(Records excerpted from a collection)
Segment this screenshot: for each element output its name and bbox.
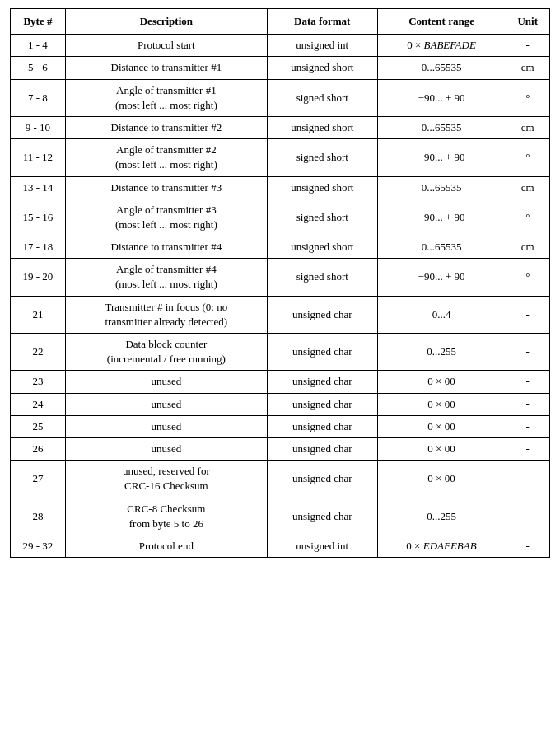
table-row: 13 - 14Distance to transmitter #3unsigne… [11, 176, 550, 199]
cell-byte: 17 - 18 [11, 236, 66, 259]
table-row: 29 - 32Protocol endunsigned int0 × EDAFE… [11, 535, 550, 557]
cell-format: signed short [267, 139, 377, 176]
cell-unit: - [506, 296, 550, 333]
cell-unit: cm [506, 236, 550, 259]
cell-range: 0...65535 [377, 57, 506, 79]
cell-desc: Distance to transmitter #4 [65, 236, 267, 259]
cell-range: 0...255 [377, 334, 506, 371]
table-row: 19 - 20Angle of transmitter #4(most left… [11, 259, 550, 296]
cell-desc: Angle of transmitter #3(most left ... mo… [65, 199, 267, 236]
cell-format: unsigned int [267, 535, 377, 557]
cell-byte: 21 [11, 296, 66, 333]
cell-desc: Distance to transmitter #3 [65, 176, 267, 199]
cell-desc: Transmitter # in focus (0: notransmitter… [65, 296, 267, 333]
cell-unit: cm [506, 57, 550, 79]
cell-desc: Protocol start [65, 35, 267, 57]
table-row: 26unusedunsigned char0 × 00- [11, 437, 550, 460]
cell-desc: Angle of transmitter #2(most left ... mo… [65, 139, 267, 176]
cell-format: unsigned char [267, 498, 377, 535]
cell-unit: ° [506, 79, 550, 116]
cell-format: unsigned short [267, 116, 377, 138]
cell-range: 0 × BABEFADE [377, 35, 506, 57]
cell-format: signed short [267, 79, 377, 116]
cell-unit: - [506, 498, 550, 535]
cell-format: unsigned char [267, 393, 377, 415]
cell-format: unsigned char [267, 371, 377, 393]
table-row: 25unusedunsigned char0 × 00- [11, 415, 550, 437]
cell-desc: unused [65, 371, 267, 393]
cell-range: 0...65535 [377, 176, 506, 199]
table-row: 11 - 12Angle of transmitter #2(most left… [11, 139, 550, 176]
cell-format: unsigned char [267, 296, 377, 333]
cell-byte: 23 [11, 371, 66, 393]
cell-byte: 24 [11, 393, 66, 415]
cell-byte: 7 - 8 [11, 79, 66, 116]
cell-byte: 28 [11, 498, 66, 535]
cell-desc: unused, reserved forCRC-16 Checksum [65, 461, 267, 498]
cell-range: 0 × EDAFEBAB [377, 535, 506, 557]
table-row: 7 - 8Angle of transmitter #1(most left .… [11, 79, 550, 116]
cell-range: 0...65535 [377, 236, 506, 259]
cell-desc: Angle of transmitter #4(most left ... mo… [65, 259, 267, 296]
header-range: Content range [377, 9, 506, 35]
cell-format: unsigned char [267, 437, 377, 460]
cell-unit: - [506, 334, 550, 371]
cell-format: unsigned int [267, 35, 377, 57]
cell-unit: ° [506, 259, 550, 296]
cell-unit: cm [506, 116, 550, 138]
cell-format: unsigned char [267, 461, 377, 498]
table-row: 21Transmitter # in focus (0: notransmitt… [11, 296, 550, 333]
cell-range: −90... + 90 [377, 199, 506, 236]
cell-range: 0 × 00 [377, 371, 506, 393]
cell-desc: unused [65, 393, 267, 415]
cell-unit: - [506, 371, 550, 393]
header-byte: Byte # [11, 9, 66, 35]
cell-byte: 29 - 32 [11, 535, 66, 557]
cell-unit: - [506, 35, 550, 57]
cell-unit: cm [506, 176, 550, 199]
cell-range: 0...255 [377, 498, 506, 535]
table-row: 5 - 6Distance to transmitter #1unsigned … [11, 57, 550, 79]
cell-desc: CRC-8 Checksumfrom byte 5 to 26 [65, 498, 267, 535]
cell-range: −90... + 90 [377, 79, 506, 116]
cell-unit: - [506, 535, 550, 557]
cell-format: signed short [267, 199, 377, 236]
cell-range: 0 × 00 [377, 437, 506, 460]
cell-range: 0...4 [377, 296, 506, 333]
cell-desc: unused [65, 437, 267, 460]
cell-desc: Data block counter(incremental / free ru… [65, 334, 267, 371]
table-row: 24unusedunsigned char0 × 00- [11, 393, 550, 415]
cell-byte: 25 [11, 415, 66, 437]
table-container: Byte # Description Data format Content r… [0, 0, 560, 566]
cell-format: unsigned short [267, 57, 377, 79]
cell-format: unsigned char [267, 415, 377, 437]
table-row: 28CRC-8 Checksumfrom byte 5 to 26unsigne… [11, 498, 550, 535]
table-row: 22Data block counter(incremental / free … [11, 334, 550, 371]
cell-byte: 19 - 20 [11, 259, 66, 296]
cell-range: 0...65535 [377, 116, 506, 138]
cell-unit: ° [506, 139, 550, 176]
protocol-table: Byte # Description Data format Content r… [10, 8, 550, 558]
cell-byte: 11 - 12 [11, 139, 66, 176]
cell-format: signed short [267, 259, 377, 296]
cell-unit: - [506, 415, 550, 437]
header-fmt: Data format [267, 9, 377, 35]
cell-byte: 22 [11, 334, 66, 371]
cell-byte: 15 - 16 [11, 199, 66, 236]
cell-range: 0 × 00 [377, 415, 506, 437]
cell-desc: Distance to transmitter #2 [65, 116, 267, 138]
cell-unit: - [506, 461, 550, 498]
cell-format: unsigned short [267, 176, 377, 199]
table-row: 15 - 16Angle of transmitter #3(most left… [11, 199, 550, 236]
cell-format: unsigned char [267, 334, 377, 371]
cell-range: 0 × 00 [377, 393, 506, 415]
table-row: 27unused, reserved forCRC-16 Checksumuns… [11, 461, 550, 498]
table-row: 9 - 10Distance to transmitter #2unsigned… [11, 116, 550, 138]
cell-byte: 13 - 14 [11, 176, 66, 199]
cell-unit: - [506, 437, 550, 460]
cell-byte: 1 - 4 [11, 35, 66, 57]
cell-unit: - [506, 393, 550, 415]
cell-range: 0 × 00 [377, 461, 506, 498]
cell-format: unsigned short [267, 236, 377, 259]
cell-range: −90... + 90 [377, 259, 506, 296]
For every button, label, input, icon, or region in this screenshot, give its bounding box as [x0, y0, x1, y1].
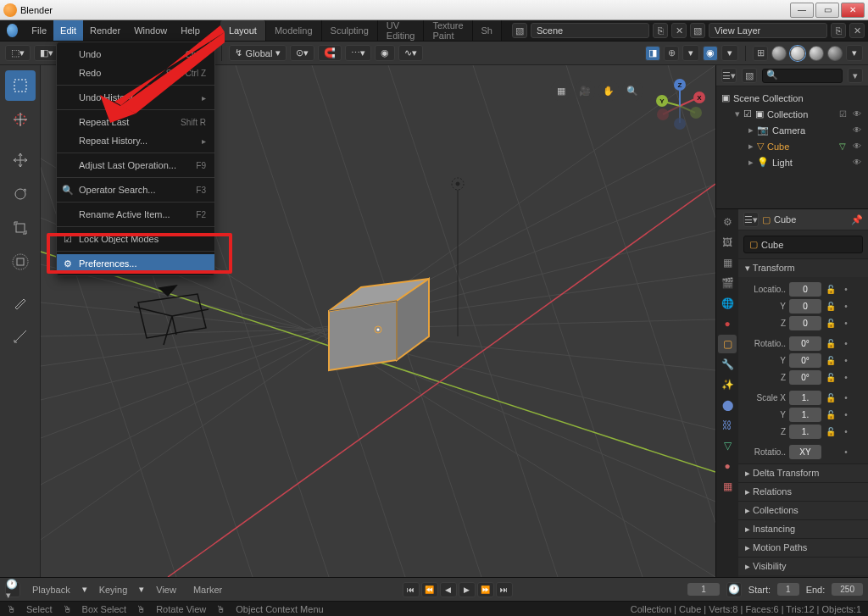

### What is being asked
Please copy out each line above exactly as written, but not the pictures.

### Answer space
Segment this screenshot: for each element output its name and bbox.
table-row: 13 - 14Distance to transmitter #3unsigne… [11, 176, 550, 199]
cell-byte: 17 - 18 [11, 236, 66, 259]
table-row: 29 - 32Protocol endunsigned int0 × EDAFE… [11, 535, 550, 557]
cell-format: signed short [267, 139, 377, 176]
cell-unit: - [506, 296, 550, 333]
cell-unit: cm [506, 236, 550, 259]
cell-range: 0...65535 [377, 57, 506, 79]
cell-desc: Distance to transmitter #4 [65, 236, 267, 259]
cell-range: 0...255 [377, 334, 506, 371]
table-row: 19 - 20Angle of transmitter #4(most left… [11, 259, 550, 296]
cell-desc: Angle of transmitter #3(most left ... mo… [65, 199, 267, 236]
cell-format: unsigned int [267, 535, 377, 557]
cell-byte: 21 [11, 296, 66, 333]
cell-desc: Distance to transmitter #3 [65, 176, 267, 199]
cell-desc: Transmitter # in focus (0: notransmitter… [65, 296, 267, 333]
cell-unit: cm [506, 57, 550, 79]
cell-desc: Protocol start [65, 35, 267, 57]
table-row: 26unusedunsigned char0 × 00- [11, 437, 550, 460]
cell-desc: Angle of transmitter #2(most left ... mo… [65, 139, 267, 176]
cell-format: unsigned char [267, 498, 377, 535]
cell-unit: ° [506, 79, 550, 116]
cell-format: unsigned short [267, 116, 377, 138]
cell-range: 0 × BABEFADE [377, 35, 506, 57]
cell-format: signed short [267, 79, 377, 116]
cell-unit: - [506, 498, 550, 535]
cell-format: unsigned char [267, 393, 377, 415]
cell-format: unsigned char [267, 371, 377, 393]
table-row: 25unusedunsigned char0 × 00- [11, 415, 550, 437]
cell-desc: unused [65, 371, 267, 393]
cell-range: 0...65535 [377, 176, 506, 199]
table-row: 11 - 12Angle of transmitter #2(most left… [11, 139, 550, 176]
cell-format: unsigned char [267, 296, 377, 333]
cell-byte: 23 [11, 371, 66, 393]
cell-byte: 24 [11, 393, 66, 415]
cell-byte: 7 - 8 [11, 79, 66, 116]
cell-byte: 28 [11, 498, 66, 535]
cell-desc: unused, reserved forCRC-16 Checksum [65, 461, 267, 498]
cell-range: 0 × EDAFEBAB [377, 535, 506, 557]
table-row: 7 - 8Angle of transmitter #1(most left .… [11, 79, 550, 116]
cell-range: 0...65535 [377, 236, 506, 259]
cell-desc: Angle of transmitter #4(most left ... mo… [65, 259, 267, 296]
header-range: Content range [377, 9, 506, 35]
cell-format: unsigned char [267, 437, 377, 460]
cell-unit: - [506, 334, 550, 371]
cell-format: unsigned int [267, 35, 377, 57]
cell-unit: ° [506, 259, 550, 296]
cell-unit: cm [506, 116, 550, 138]
cell-format: unsigned char [267, 461, 377, 498]
table-row: 21Transmitter # in focus (0: notransmitt… [11, 296, 550, 333]
cell-range: −90... + 90 [377, 199, 506, 236]
cell-range: 0 × 00 [377, 371, 506, 393]
cell-desc: unused [65, 393, 267, 415]
cell-unit: - [506, 371, 550, 393]
header-byte: Byte # [11, 9, 66, 35]
cell-byte: 29 - 32 [11, 535, 66, 557]
cell-unit: - [506, 35, 550, 57]
cell-unit: cm [506, 176, 550, 199]
cell-range: 0...255 [377, 498, 506, 535]
table-row: 5 - 6Distance to transmitter #1unsigned … [11, 57, 550, 79]
cell-desc: CRC-8 Checksumfrom byte 5 to 26 [65, 498, 267, 535]
cell-range: −90... + 90 [377, 79, 506, 116]
cell-unit: - [506, 535, 550, 557]
cell-format: signed short [267, 199, 377, 236]
cell-range: 0 × 00 [377, 437, 506, 460]
cell-range: 0...4 [377, 296, 506, 333]
cell-desc: unused [65, 437, 267, 460]
cell-desc: Data block counter(incremental / free ru… [65, 334, 267, 371]
table-row: 24unusedunsigned char0 × 00- [11, 393, 550, 415]
cell-byte: 25 [11, 415, 66, 437]
table-container: Byte # Description Data format Content r… [0, 0, 560, 566]
cell-format: unsigned short [267, 57, 377, 79]
cell-format: unsigned char [267, 415, 377, 437]
table-row: 28CRC-8 Checksumfrom byte 5 to 26unsigne… [11, 498, 550, 535]
table-row: 22Data block counter(incremental / free … [11, 334, 550, 371]
cell-byte: 19 - 20 [11, 259, 66, 296]
cell-range: 0...65535 [377, 116, 506, 138]
cell-unit: ° [506, 139, 550, 176]
protocol-table: Byte # Description Data format Content r… [10, 8, 550, 558]
cell-byte: 11 - 12 [11, 139, 66, 176]
cell-format: signed short [267, 259, 377, 296]
cell-unit: - [506, 415, 550, 437]
header-fmt: Data format [267, 9, 377, 35]
cell-byte: 22 [11, 334, 66, 371]
cell-byte: 15 - 16 [11, 199, 66, 236]
cell-range: 0 × 00 [377, 415, 506, 437]
cell-desc: Distance to transmitter #2 [65, 116, 267, 138]
cell-unit: - [506, 461, 550, 498]
cell-format: unsigned short [267, 176, 377, 199]
table-row: 15 - 16Angle of transmitter #3(most left… [11, 199, 550, 236]
cell-format: unsigned char [267, 334, 377, 371]
cell-range: 0 × 00 [377, 393, 506, 415]
table-row: 27unused, reserved forCRC-16 Checksumuns… [11, 461, 550, 498]
table-row: 9 - 10Distance to transmitter #2unsigned… [11, 116, 550, 138]
cell-byte: 13 - 14 [11, 176, 66, 199]
cell-unit: - [506, 437, 550, 460]
cell-byte: 1 - 4 [11, 35, 66, 57]
cell-unit: - [506, 393, 550, 415]
cell-range: 0 × 00 [377, 461, 506, 498]
cell-format: unsigned short [267, 236, 377, 259]
cell-range: −90... + 90 [377, 259, 506, 296]
For every button, label, input, icon, or region in this screenshot, give its bounding box as [x0, y0, x1, y1].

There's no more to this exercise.